# How do you find the value of a if the infinite geometric series a+ a^2 + 2^3 + ...... =4a, a cannot equal to 0?

Nov 27, 2015

Assuming the ${2}^{3}$ should have been ${a}^{3}$...

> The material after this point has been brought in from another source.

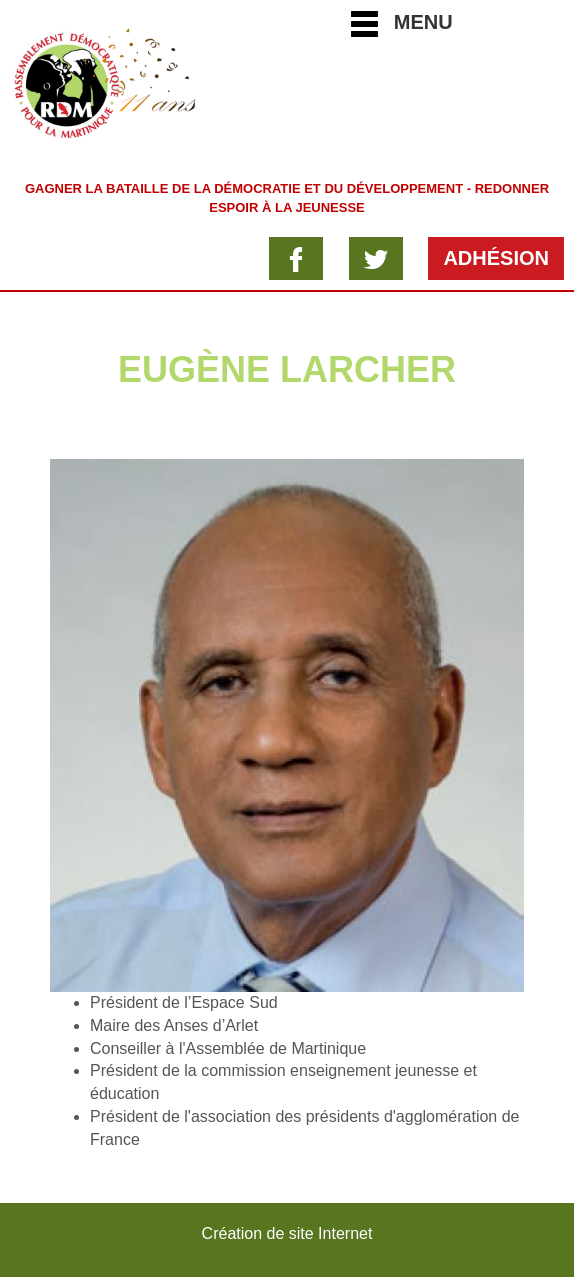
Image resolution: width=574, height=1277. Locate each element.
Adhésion (496, 258)
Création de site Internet (287, 1233)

$\left(1 - a\right) 4 a = \left(1 - a\right) \left({\sum}_{n = 1}^{\infty} {a}^{n}\right) = a$

Hence $a = \frac{3}{4}$

#### Explanation:

$\left(1 - a\right) \left({\sum}_{n = 1}^{N} {a}^{n}\right)$

$= {\sum}_{n = 1}^{N} {a}^{n} - a {\sum}_{n = 1}^{N} {a}^{n}$

$= a + \textcolor{red}{\cancel{\textcolor{b l a c k}{{\sum}_{n = 2}^{N} {a}^{n}}}} - \textcolor{red}{\cancel{\textcolor{b l a c k}{{\sum}_{n = 2}^{N} {a}^{n}}}} - {a}^{N + 1}$

$= a - {a}^{N + 1}$

If $\left\mid a \right\mid < 1$ then

$\left(1 - a\right) \left({\sum}_{n = 1}^{\infty} {a}^{n}\right) = {\lim}_{N \to \infty} \left(a - {a}^{N + 1}\right) = a$

(If $\left\mid a \right\mid \ge 1$ then the sum does not converge)

So:

$\left(1 - a\right) 4 a = \left(1 - a\right) \left({\sum}_{n = 1}^{\infty} {a}^{n}\right) = a$

We are told that $a \ne 0$, so we can divide both sides by $a$ to get:

$4 \left(1 - a\right) = 1$

So: $1 - a = \frac{1}{4}$

So: $a = 1 - \frac{1}{4} = \frac{3}{4}$